High CPU utilization but low load average

On Linux at least, the load average and CPU utilization are actually two different things. Load average is a measurement of how many tasks are waiting in a kernel run queue (not just CPU time but also disk activity) over a period of time. CPU utilization is a measure of how busy the CPU is right now. The most load that a single CPU thread pegged at 100% for one minute can "contribute" to the 1 minute load average is 1. A 4 core CPU with hyperthreading (8 virtual cores) all at 100% for 1 minute would contribute 8 to the 1 minute load average.

Often times these two numbers have patterns that correlate to each other, but you can't think of them as the same. You can have a high load with nearly 0% CPU utilization (such as when you have a lot of IO data stuck in a wait state) and you can have a load of 1 and 100% CPU, when you have a single threaded process running full tilt. Also for short periods of time you can see the CPU at close to 100% but the load is still below 1 because the average metrics haven't "caught up" yet.
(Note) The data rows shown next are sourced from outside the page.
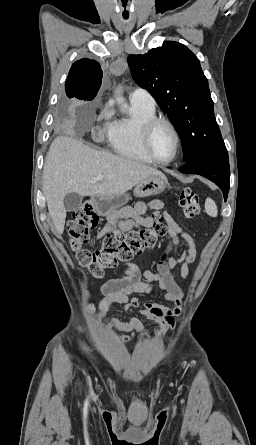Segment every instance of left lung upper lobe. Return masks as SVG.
I'll return each instance as SVG.
<instances>
[{
    "mask_svg": "<svg viewBox=\"0 0 256 445\" xmlns=\"http://www.w3.org/2000/svg\"><path fill=\"white\" fill-rule=\"evenodd\" d=\"M128 64L135 82L149 91L174 123L184 162L227 151L214 117L207 78L192 51L169 41L144 55H130Z\"/></svg>",
    "mask_w": 256,
    "mask_h": 445,
    "instance_id": "obj_1",
    "label": "left lung upper lobe"
}]
</instances>
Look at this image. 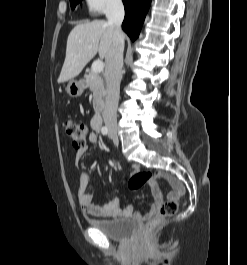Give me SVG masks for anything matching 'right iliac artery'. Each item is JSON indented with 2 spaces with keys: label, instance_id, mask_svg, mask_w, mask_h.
<instances>
[{
  "label": "right iliac artery",
  "instance_id": "obj_1",
  "mask_svg": "<svg viewBox=\"0 0 247 265\" xmlns=\"http://www.w3.org/2000/svg\"><path fill=\"white\" fill-rule=\"evenodd\" d=\"M101 132H102L104 135H107V134H108V128H107V127H102Z\"/></svg>",
  "mask_w": 247,
  "mask_h": 265
}]
</instances>
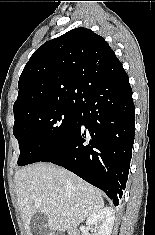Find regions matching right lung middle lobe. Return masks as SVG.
Listing matches in <instances>:
<instances>
[{
    "label": "right lung middle lobe",
    "mask_w": 155,
    "mask_h": 235,
    "mask_svg": "<svg viewBox=\"0 0 155 235\" xmlns=\"http://www.w3.org/2000/svg\"><path fill=\"white\" fill-rule=\"evenodd\" d=\"M78 126V107L58 105L26 111L15 118L20 147L18 165L39 162L62 146Z\"/></svg>",
    "instance_id": "right-lung-middle-lobe-1"
}]
</instances>
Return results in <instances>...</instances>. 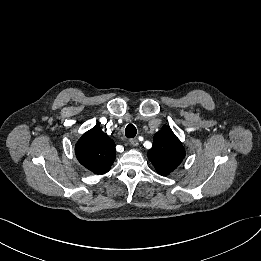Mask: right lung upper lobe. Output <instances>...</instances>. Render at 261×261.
<instances>
[{
	"instance_id": "cb5924a9",
	"label": "right lung upper lobe",
	"mask_w": 261,
	"mask_h": 261,
	"mask_svg": "<svg viewBox=\"0 0 261 261\" xmlns=\"http://www.w3.org/2000/svg\"><path fill=\"white\" fill-rule=\"evenodd\" d=\"M75 154L84 167L95 174H104L115 160V143L99 126H95L79 139Z\"/></svg>"
}]
</instances>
I've seen a server have a load of over 15,000 (yes really that's not a typo) and a CPU % of close to 0%. It happened because a Samba share was having issues and lots and lots of clients started getting stuck in an IO wait state. Chances are if you are seeing a regular high load number with no corresponding CPU activity, you are having a storage problem of some kind. On virtual machines this can also mean that there are other VMs heavily competing for storage resources on the same VM host.
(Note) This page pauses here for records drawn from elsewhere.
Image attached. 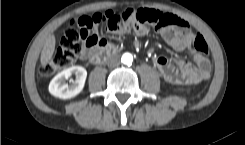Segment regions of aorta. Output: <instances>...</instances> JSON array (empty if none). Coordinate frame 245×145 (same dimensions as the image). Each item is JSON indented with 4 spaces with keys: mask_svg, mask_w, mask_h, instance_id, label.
Returning a JSON list of instances; mask_svg holds the SVG:
<instances>
[{
    "mask_svg": "<svg viewBox=\"0 0 245 145\" xmlns=\"http://www.w3.org/2000/svg\"><path fill=\"white\" fill-rule=\"evenodd\" d=\"M121 62L125 65H131L133 62V56L130 53H124L121 57Z\"/></svg>",
    "mask_w": 245,
    "mask_h": 145,
    "instance_id": "aorta-1",
    "label": "aorta"
}]
</instances>
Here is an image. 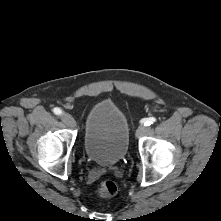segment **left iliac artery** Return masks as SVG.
Masks as SVG:
<instances>
[{"label":"left iliac artery","instance_id":"left-iliac-artery-1","mask_svg":"<svg viewBox=\"0 0 221 221\" xmlns=\"http://www.w3.org/2000/svg\"><path fill=\"white\" fill-rule=\"evenodd\" d=\"M155 122H156V118H154V117L143 119V123L145 126H150L151 124H153Z\"/></svg>","mask_w":221,"mask_h":221}]
</instances>
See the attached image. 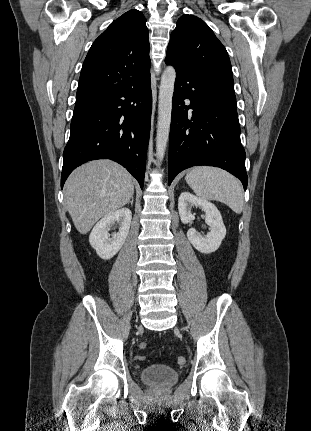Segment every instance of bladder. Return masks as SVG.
<instances>
[{"label":"bladder","instance_id":"obj_1","mask_svg":"<svg viewBox=\"0 0 311 431\" xmlns=\"http://www.w3.org/2000/svg\"><path fill=\"white\" fill-rule=\"evenodd\" d=\"M139 377L148 386L164 388L177 383L180 374L168 365L151 364L140 371Z\"/></svg>","mask_w":311,"mask_h":431}]
</instances>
High load is also not necessarily a bad thing, most of the time it just means the system is being utilized to it's fullest capacity or maybe is beyond it's capability to keep up (if the load number is higher than the number of processor cores). At a place I used to be a sysadmin, they had someone who watched the load average on their primary system closer than Nagios did. When the load was high, they would call me 24/7 faster than you could say SMTP. Most of the time nothing was actually wrong, but they associated the load number with something being wrong and watched it like a hawk. After checking, my response was usually that the system was just doing it's job. Of course this was the same place where the load got up over 15000 (not the same server though) so sometimes it does mean something is wrong. You have to consider the purpose of your system. If it's a workhorse, then expect the load to be naturally high.
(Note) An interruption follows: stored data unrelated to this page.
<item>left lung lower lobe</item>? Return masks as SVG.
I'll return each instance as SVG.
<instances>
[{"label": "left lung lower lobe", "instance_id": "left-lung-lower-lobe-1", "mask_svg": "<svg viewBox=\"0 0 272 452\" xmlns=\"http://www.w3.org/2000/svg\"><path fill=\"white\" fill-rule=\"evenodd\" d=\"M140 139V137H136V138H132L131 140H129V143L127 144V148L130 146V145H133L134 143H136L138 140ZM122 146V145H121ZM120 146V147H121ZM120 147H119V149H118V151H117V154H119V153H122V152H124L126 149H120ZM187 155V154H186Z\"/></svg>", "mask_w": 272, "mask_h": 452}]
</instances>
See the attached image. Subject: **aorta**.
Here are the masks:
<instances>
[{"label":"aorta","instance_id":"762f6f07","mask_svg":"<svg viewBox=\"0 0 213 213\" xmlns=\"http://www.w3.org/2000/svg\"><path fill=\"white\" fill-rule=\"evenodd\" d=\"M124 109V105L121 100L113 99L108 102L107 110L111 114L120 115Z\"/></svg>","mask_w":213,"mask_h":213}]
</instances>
Load is a very deceptive number. Take it with a grain of salt.

If you spawn many tasks in very quick succession which complete very quickly, the number of processes in the run queue is too small to register the load for them (the kernel counts load once every five seconds).

Consider this example, on my host which has 8 logical cores, this python script will register a large CPU usage in top (about 85%), yet hardly any load.

import os, sys

while True:
  for j in range(8):
    parent = os.fork()
    if not parent:
      n = 0
      for i in range(10000):
        n += 1
      sys.exit(0)
  for j in range(8):
    os.wait()

Another implementation, this one avoids wait in groups of 8 (which would skew the test). Here the parent always attempts to keep the number of children at the number of active CPUs such it will be much busier than the first method and hopefully more accurate.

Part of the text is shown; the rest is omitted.